Write out the records word for word, with no pictures.

(Beginning of WORKING DATA)

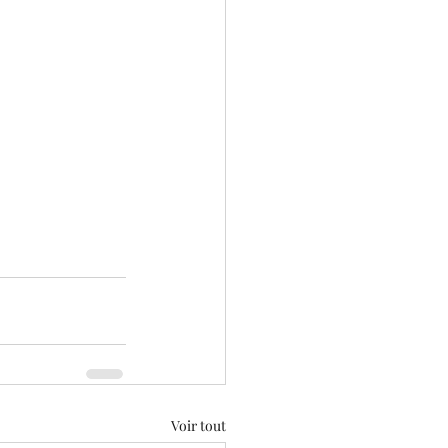
Voir tout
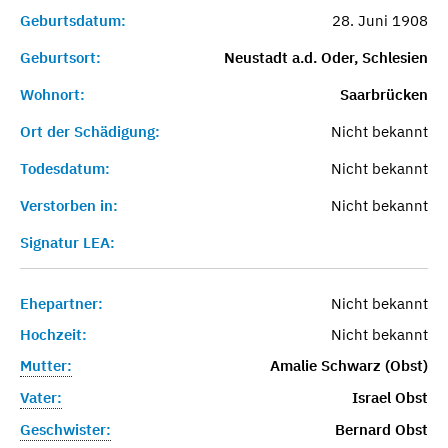
Geburtsdatum:
28. Juni 1908
Geburtsort:
Neustadt a.d. Oder, Schlesien
Wohnort:
Saarbrücken
Ort der Schädigung:
Nicht bekannt
Todesdatum:
Nicht bekannt
Verstorben in:
Nicht bekannt
Signatur LEA:
Ehepartner:
Nicht bekannt
Hochzeit:
Nicht bekannt
Mutter:
Amalie Schwarz (Obst)
Vater:
Israel Obst
Geschwister:
Bernard Obst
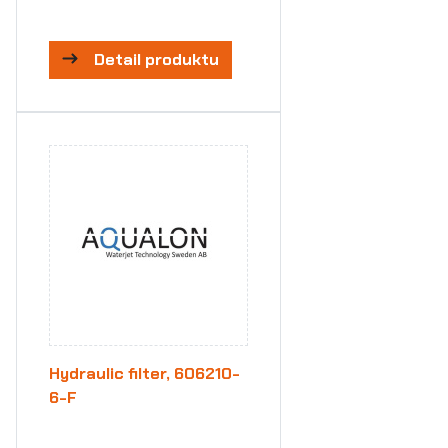
Detail produktu
Hydraulic filter, 606210-
6-F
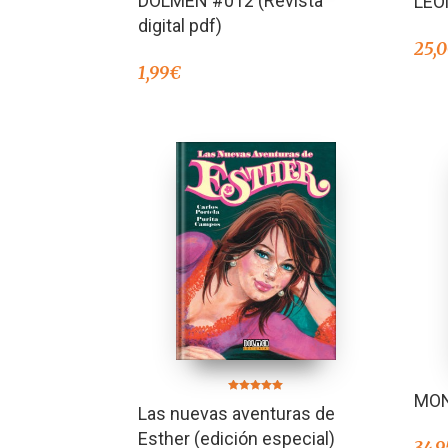
DOLMEN #012 (Revista
LEO
digital pdf)
25,
1,99
€
MO
Valorado en
Las nuevas aventuras de
5.00
de 5
Esther (edición especial)
34,9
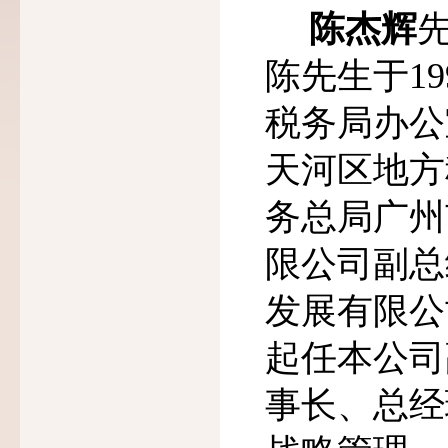
陈杰辉
陈先生于
19
税务局办公
天河区地方
务总局广州
限公司副总
发展有限公
起任本公司
事长、总经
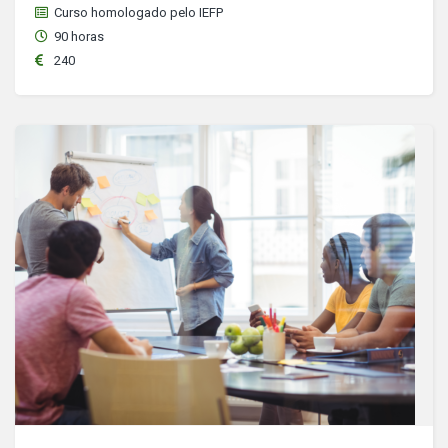
Curso homologado pelo IEFP
90 horas
240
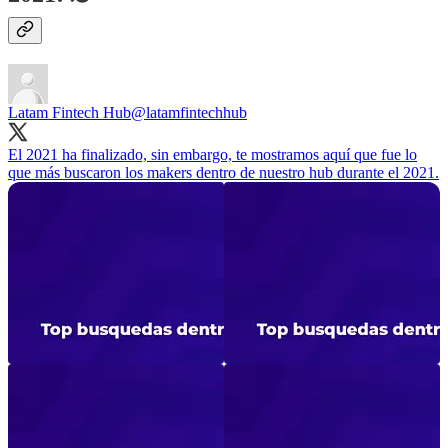
Latam Fintech Hub
@latamfintechhub
El 2021 ha finalizado, sin embargo, te mostramos aquí que fue lo
que más buscaron los makers dentro de nuestro hub durante el 2021.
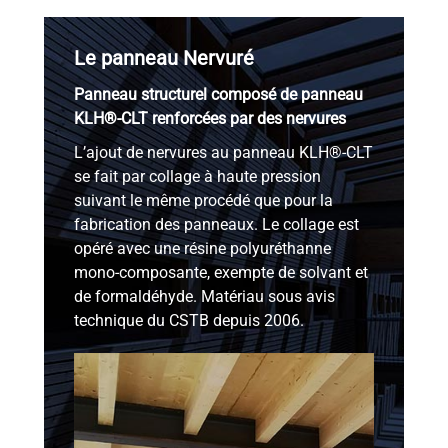
Le panneau Nervuré
Panneau structurel composé de panneau
KLH®-CLT renforcées par des nervures
L’ajout de nervures au panneau KLH®-CLT
se fait par collage à haute pression
suivant le même procédé que pour la
fabrication des panneaux. Le collage est
opéré avec une résine polyuréthanne
mono-composante, exempte de solvant et
de formaldéhyde. Matériau sous avis
technique du CSTB depuis 2006.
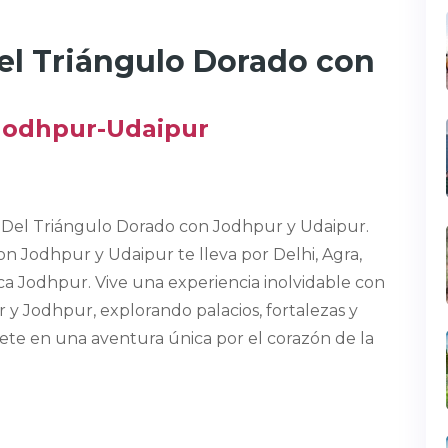
Del Triángulo Dorado con
-Jodhpur-Udaipur
r Del Triángulo Dorado con Jodhpur y Udaipur.
n Jodhpur y Udaipur te lleva por Delhi, Agra,
ica Jodhpur. Vive una experiencia inolvidable con
y Jodhpur, explorando palacios, fortalezas y
ete en una aventura única por el corazón de la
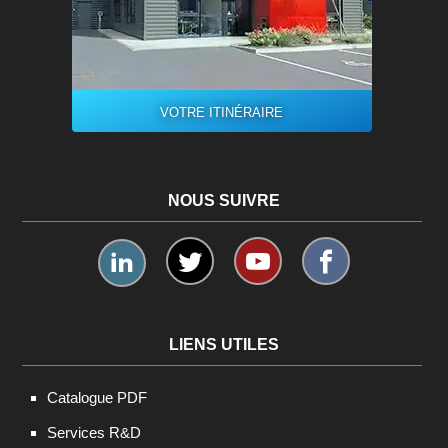
VOTRE ITINÉRAIRE
NOUS SUIVRE
LIENS UTILES
Catalogue PDF
Services R&D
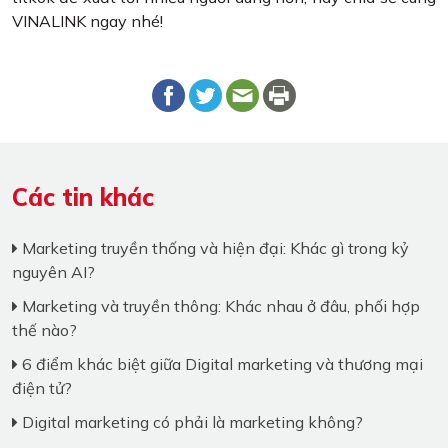
VINALINK ngay nhé!
Các tin khác
Marketing truyền thống và hiện đại: Khác gì trong kỷ
nguyên AI?
Marketing và truyền thông: Khác nhau ở đâu, phối hợp
thế nào?
6 điểm khác biệt giữa Digital marketing và thương mại
điện tử?
Digital marketing có phải là marketing không?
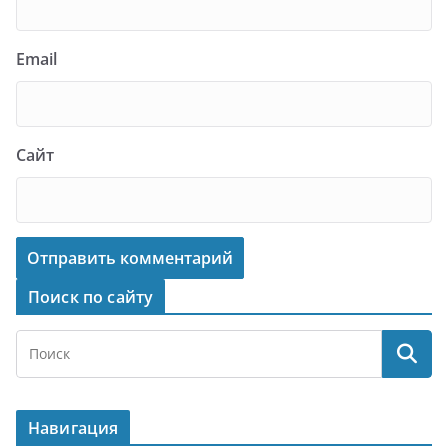
Email
Сайт
Поиск по сайту
Навигация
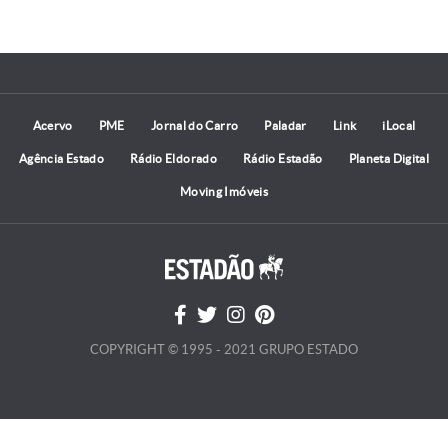
Acervo
PME
Jornal do Carro
Paladar
Link
iLocal
Agência Estado
Rádio Eldorado
Rádio Estadão
Planeta Digital
Moving Imóveis
COPYRIGHT © 1995 - 2021 GRUPO ESTADO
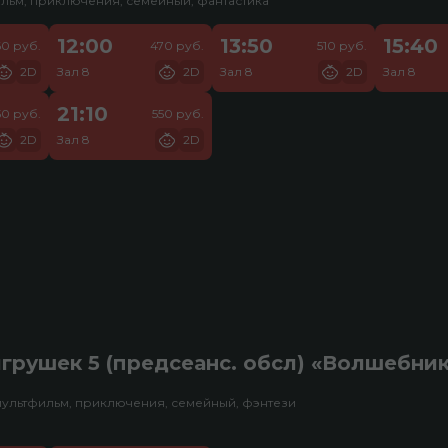
льм, приключения, семейный, фантастика
12:00
13:50
15:40
60 руб.
470 руб.
510 руб.
2D
Зал 8
2D
Зал 8
2D
Зал 8
21:10
50 руб.
550 руб.
2D
Зал 8
2D
грушек 5 (предсеанс. обсл) «Волшебни
мультфильм, приключения, семейный, фэнтези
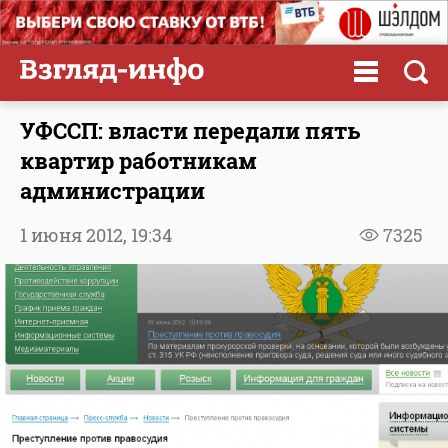
УФССП: власти передали пять
квартир работникам
администрации
1 июня 2012,
19:34
7325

(End of WORKING DATA)

> _ANSWER SPACE_
Voir tout
Geburtsdatum:
28. Juni 1908
Geburtsort:
Neustadt a.d. Oder, Schlesien
Wohnort:
Saarbrücken
Ort der Schädigung:
Nicht bekannt
Todesdatum:
Nicht bekannt
Verstorben in:
Nicht bekannt
Signatur LEA:
Ehepartner:
Nicht bekannt
Hochzeit:
Nicht bekannt
Mutter:
Amalie Schwarz (Obst)
Vater:
Israel Obst
Geschwister:
Bernard Obst
Detail produktu
Hydraulic filter, 606210-
6-F
DOLMEN #012 (Revista
LEO
digital pdf)
25,
1,99
€
MO
Valorado en
Las nuevas aventuras de
5.00
de 5
Esther (edición especial)
34,9
陈杰辉
陈先生于
19
税务局办公
天河区地方
务总局广州
限公司副总
发展有限公
起任本公司
事长、总经
Curso homologado pelo IEFP
90 horas
240
Latam Fintech Hub
@latamfintechhub
El 2021 ha finalizado, sin embargo, te mostramos aquí que fue lo
que más buscaron los makers dentro de nuestro hub durante el 2021.
Le panneau Nervuré
Panneau structurel composé de panneau
KLH®-CLT renforcées par des nervures
L’ajout de nervures au panneau KLH®-CLT
se fait par collage à haute pression
suivant le même procédé que pour la
fabrication des panneaux. Le collage est
opéré avec une résine polyuréthanne
mono-composante, exempte de solvant et
de formaldéhyde. Matériau sous avis
technique du CSTB depuis 2006.
Del Triángulo Dorado con
-Jodhpur-Udaipur
r Del Triángulo Dorado con Jodhpur y Udaipur.
n Jodhpur y Udaipur te lleva por Delhi, Agra,
ica Jodhpur. Vive una experiencia inolvidable con
y Jodhpur, explorando palacios, fortalezas y
ete en una aventura única por el corazón de la
VOTRE ITINÉRAIRE
NOUS SUIVRE
LIENS UTILES
Catalogue PDF
Services R&D
VINALINK ngay nhé!
Các tin khác
Marketing truyền thống và hiện đại: Khác gì trong kỷ
nguyên AI?
Marketing và truyền thông: Khác nhau ở đâu, phối hợp
thế nào?
6 điểm khác biệt giữa Digital marketing và thương mại
điện tử?
Digital marketing có phải là marketing không?
Email
Сайт
Поиск по сайту
Навигация
Acervo
PME
Jornal do Carro
Paladar
Link
iLocal
Agência Estado
Rádio Eldorado
Rádio Estadão
Planeta Digital
Moving Imóveis
COPYRIGHT © 1995 - 2021 GRUPO ESTADO
льм, приключения, семейный, фантастика
12:00
13:50
15:40
60 руб.
470 руб.
510 руб.
2D
Зал 8
2D
Зал 8
2D
Зал 8
21:10
50 руб.
550 руб.
2D
Зал 8
2D
грушек 5 (предсеанс. обсл) «Волшебни
мультфильм, приключения, семейный, фэнтези
УФССП: власти передали пять
квартир работникам
администрации
1 июня 2012,
19:34
7325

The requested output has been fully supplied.